- _HOW TO COMPLETE THIS TASK_
Write the data out again exactly, with no pictures.

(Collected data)
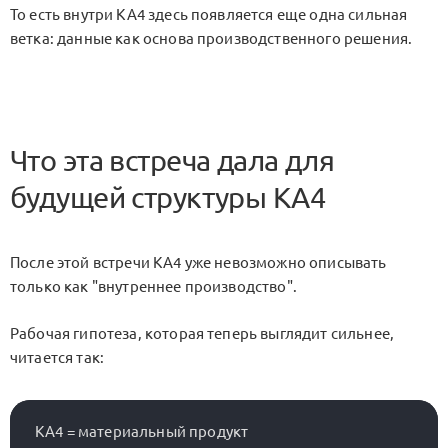
То есть внутри
KA4
здесь появляется еще одна сильная
ветка: данные как основа производственного решения.
Что эта встреча дала для
будущей структуры KA4
После этой встречи
KA4
уже невозможно описывать
только как "внутреннее производство".
Рабочая гипотеза, которая теперь выглядит сильнее,
читается так:
KA4 = материальный продукт
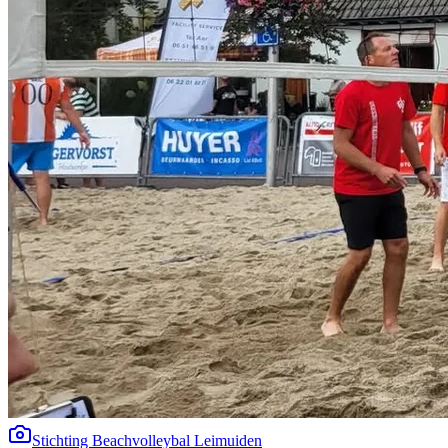
Stichting Beachvolleybal Leimuiden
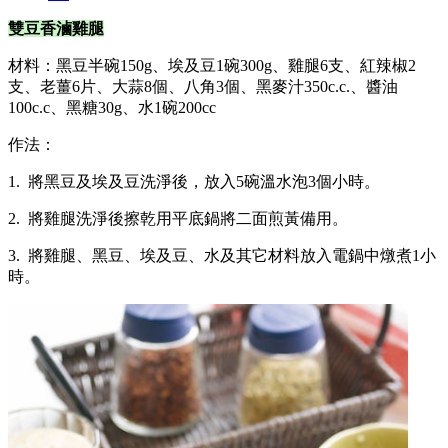
雙豆香滷雞腿
材料：黑豆半碗150g、埃及豆1碗300g、雞腿6支、紅辣椒2
支、老薑6片、大蒜8個、八角3個、黑麥汁350c.c.、醬油
100c.c、黑糖30g、水1碗200cc
作法：
1. 將黑豆及埃及豆洗淨後，放入5碗溫水泡3個小時。
2. 將雞腿洗淨後擦乾用平底鍋將二面煎黃備用。
3. 將雞腿、黑豆、埃及豆、水及其它材料放入電鍋中燉煮1小
時。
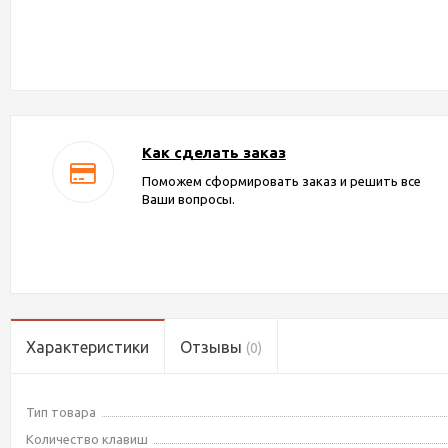
Как сделать заказ
Поможем сформировать заказ и решить все
Ваши вопросы.
Характеристики
Отзывы
(0)
Тип товара
Количество клавиш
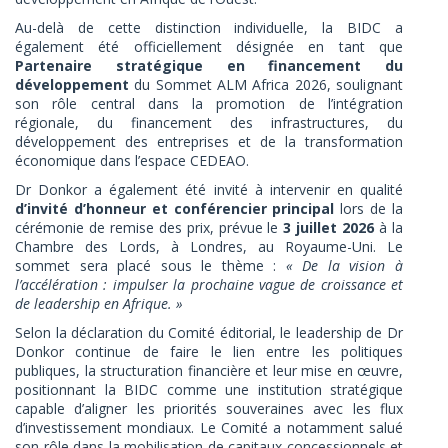
Au-delà de cette distinction individuelle, la BIDC a
également été officiellement désignée en tant que
Partenaire stratégique en financement du
développement
du Sommet ALM Africa 2026, soulignant
son rôle central dans la promotion de l’intégration
régionale, du financement des infrastructures, du
développement des entreprises et de la transformation
économique dans l’espace CEDEAO.
Dr Donkor a également été invité à intervenir en qualité
d’invité d’honneur et conférencier principal
lors de la
cérémonie de remise des prix, prévue le
3 juillet 2026
à la
Chambre des Lords, à Londres, au Royaume-Uni. Le
sommet sera placé sous le thème :
« De la vision à
l’accélération : impulser la prochaine vague de croissance et
de leadership en Afrique. »
Selon la déclaration du Comité éditorial, le leadership de Dr
Donkor continue de faire le lien entre les politiques
publiques, la structuration financière et leur mise en œuvre,
positionnant la BIDC comme une institution stratégique
capable d’aligner les priorités souveraines avec les flux
d’investissement mondiaux. Le Comité a notamment salué
son rôle dans la mobilisation de capitaux concessionnels et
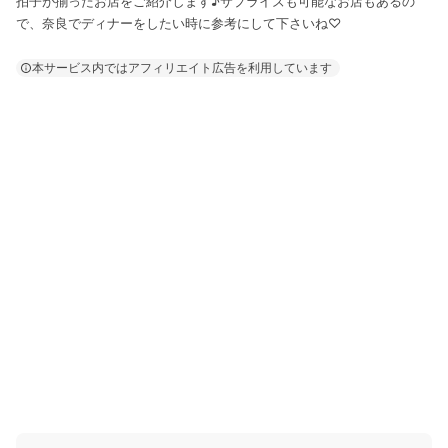
拍子が揃ったお店をご紹介します♪サプライズも可能なお店もあるの
で、奈良でディナーをしたい時に参考にして下さいね♡
本サービス内ではアフィリエイト広告を利用しています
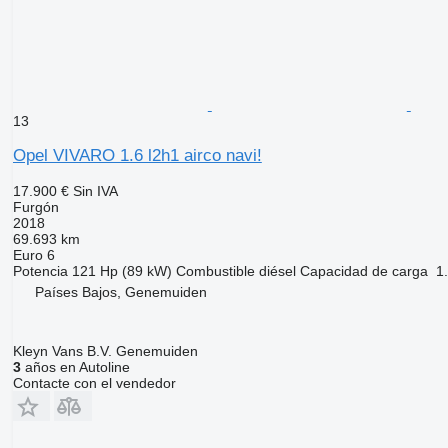
13
Opel VIVARO 1.6 l2h1 airco navi!
17.900 €
Sin IVA
Furgón
2018
69.693 km
Euro 6
Potencia
121 Hp (89 kW)
Combustible
diésel
Capacidad de carga
1
Países Bajos, Genemuiden
Kleyn Vans B.V. Genemuiden
3
años en Autoline
Contacte con el vendedor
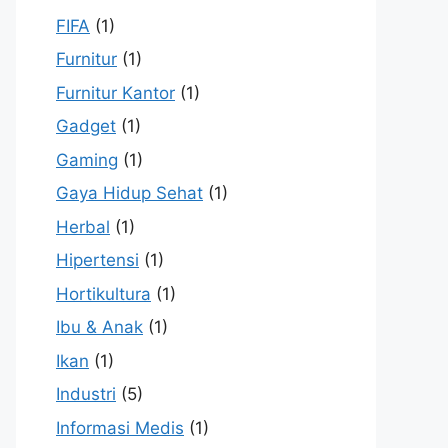
FIFA
(1)
Furnitur
(1)
Furnitur Kantor
(1)
Gadget
(1)
Gaming
(1)
Gaya Hidup Sehat
(1)
Herbal
(1)
Hipertensi
(1)
Hortikultura
(1)
Ibu & Anak
(1)
Ikan
(1)
Industri
(5)
Informasi Medis
(1)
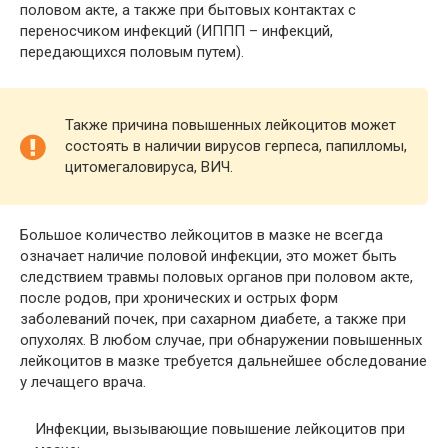
половом акте, а также при бытовых контактах с
переносчиком инфекций (ИППП – инфекций,
передающихся половым путем).
Также причина повышенных лейкоцитов может
состоять в наличии вирусов герпеса, папилломы,
цитомегаловируса, ВИЧ.
Большое количество лейкоцитов в мазке не всегда
означает наличие половой инфекции, это может быть
следствием травмы половых органов при половом акте,
после родов, при хронических и острых форм
заболеваний почек, при сахарном диабете, а также при
опухолях. В любом случае, при обнаружении повышенных
лейкоцитов в мазке требуется дальнейшее обследование
у лечащего врача.
Инфекции, вызывающие повышение лейкоцитов при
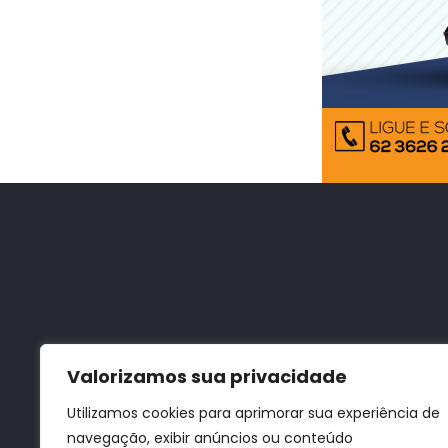
Valorizamos sua privacidade
Utilizamos cookies para aprimorar sua experiência de
navegação, exibir anúncios ou conteúdo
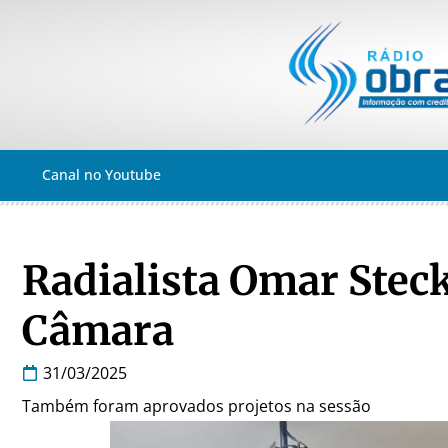
Canal no Youtube
Radialista Omar Stec
Câmara
31/03/2025
Também foram aprovados projetos na sessão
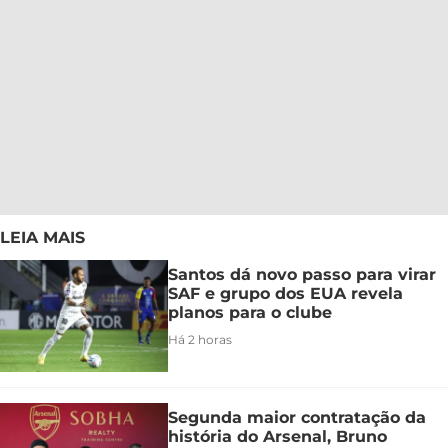
LEIA MAIS
Santos dá novo passo para virar
SAF e grupo dos EUA revela
planos para o clube
Há 2 horas
Segunda maior contratação da
história do Arsenal, Bruno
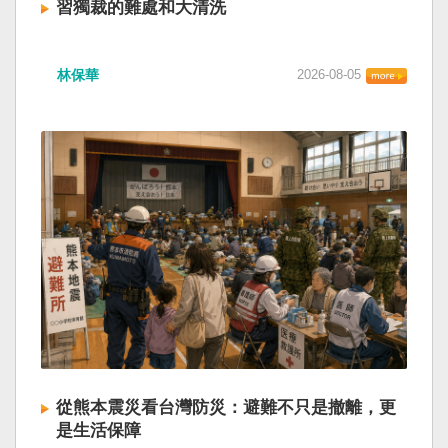
習獨裁的難處和大清洗
林保華
2026-08-05
從熊本震災看台灣防災：避難不只是撤離，更
是生活保障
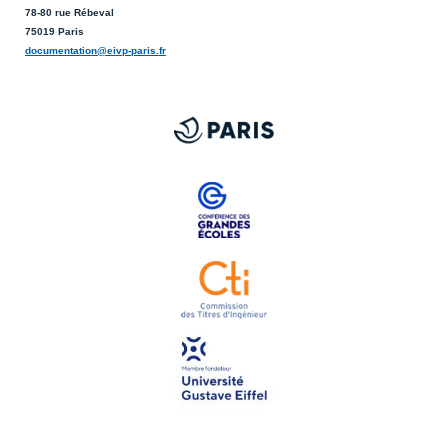
78-80 rue Rébeval
75019 Paris
documentation@eivp-paris.fr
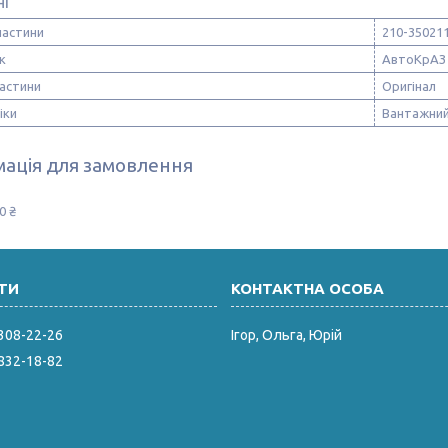
ні
частини
210-35021
к
АвтоКрАЗ
частини
Оригінал
іки
Вантажний
ація для замовлення
0 ₴
 308-22-26
Ігор, Ольга, Юрій
 832-18-82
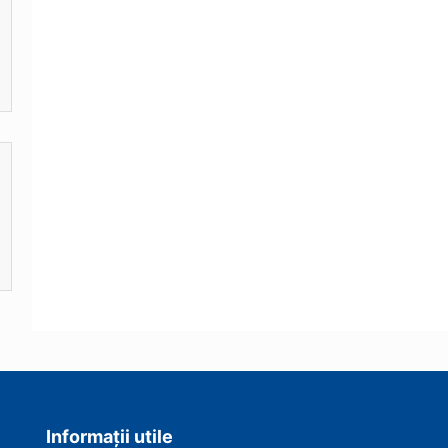
Informații utile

- _TASK RESPONSE_
То есть внутри
KA4
здесь появляется еще одна сильная
ветка: данные как основа производственного решения.
Что эта встреча дала для
будущей структуры KA4
После этой встречи
KA4
уже невозможно описывать
только как "внутреннее производство".
Рабочая гипотеза, которая теперь выглядит сильнее,
читается так:
KA4 = материальный продукт
Stichting Beachvolleybal Leimuiden
雙豆香滷雞腿
材料：黑豆半碗150g、埃及豆1碗300g、雞腿6支、紅辣椒2
支、老薑6片、大蒜8個、八角3個、黑麥汁350c.c.、醬油
100c.c、黑糖30g、水1碗200cc
作法：
1. 將黑豆及埃及豆洗淨後，放入5碗溫水泡3個小時。
2. 將雞腿洗淨後擦乾用平底鍋將二面煎黃備用。
3. 將雞腿、黑豆、埃及豆、水及其它材料放入電鍋中燉煮1小
時。
Как сделать заказ
Поможем сформировать заказ и решить все
Ваши вопросы.
Характеристики
Отзывы
(0)
Тип товара
Количество клавиш
Au-delà de cette distinction individuelle, la BIDC a
également été officiellement désignée en tant que
Partenaire stratégique en financement du
développement
du Sommet ALM Africa 2026, soulignant
son rôle central dans la promotion de l’intégration
régionale, du financement des infrastructures, du
développement des entreprises et de la transformation
économique dans l’espace CEDEAO.
Dr Donkor a également été invité à intervenir en qualité
d’invité d’honneur et conférencier principal
lors de la
cérémonie de remise des prix, prévue le
3 juillet 2026
à la
Chambre des Lords, à Londres, au Royaume-Uni. Le
sommet sera placé sous le thème :
« De la vision à
l’accélération : impulser la prochaine vague de croissance et
de leadership en Afrique. »
Selon la déclaration du Comité éditorial, le leadership de Dr
Donkor continue de faire le lien entre les politiques
publiques, la structuration financière et leur mise en œuvre,
positionnant la BIDC comme une institution stratégique
capable d’aligner les priorités souveraines avec les flux
d’investissement mondiaux. Le Comité a notamment salué
son rôle dans la mobilisation de capitaux concessionnels et
拍子が揃ったお店をご紹介します♪サプライズも可能なお店もあるの
で、奈良でディナーをしたい時に参考にして下さいね♡
本サービス内ではアフィリエイト広告を利用しています
13
Opel VIVARO 1.6 l2h1 airco navi!
17.900 €
Sin IVA
Furgón
2018
69.693 km
Euro 6
Potencia
121 Hp (89 kW)
Combustible
diésel
Capacidad de carga
1
Países Bajos, Genemuiden
Kleyn Vans B.V. Genemuiden
3
años en Autoline
Contacte con el vendedor
FIFA
(1)
Furnitur
(1)
Furnitur Kantor
(1)
Gadget
(1)
Gaming
(1)
Gaya Hidup Sehat
(1)
Herbal
(1)
Hipertensi
(1)
Hortikultura
(1)
Ibu & Anak
(1)
Ikan
(1)
Industri
(5)
Informasi Medis
(1)
половом акте, а также при бытовых контактах с
переносчиком инфекций (ИППП – инфекций,
передающихся половым путем).
Также причина повышенных лейкоцитов может
состоять в наличии вирусов герпеса, папилломы,
цитомегаловируса, ВИЧ.
Большое количество лейкоцитов в мазке не всегда
означает наличие половой инфекции, это может быть
следствием травмы половых органов при половом акте,
после родов, при хронических и острых форм
заболеваний почек, при сахарном диабете, а также при
опухолях. В любом случае, при обнаружении повышенных
лейкоцитов в мазке требуется дальнейшее обследование
у лечащего врача.
Инфекции, вызывающие повышение лейкоцитов при
Valorizamos sua privacidade
Utilizamos cookies para aprimorar sua experiência de
navegação, exibir anúncios ou conteúdo
Canal no Youtube
Radialista Omar Stec
Câmara
31/03/2025
Também foram aprovados projetos na sessão
LEIA MAIS
Santos dá novo passo para virar
SAF e grupo dos EUA revela
planos para o clube
Há 2 horas
Segunda maior contratação da
história do Arsenal, Bruno
習獨裁的難處和大清洗
林保華
2026-08-05
從熊本震災看台灣防災：避難不只是撤離，更
是生活保障
78-80 rue Rébeval
75019 Paris
documentation@eivp-paris.fr
ні
частини
210-35021
к
АвтоКрАЗ
частини
Оригінал
іки
Вантажний
ація для замовлення
0 ₴
 308-22-26
Ігор, Ольга, Юрій
 832-18-82
Informații utile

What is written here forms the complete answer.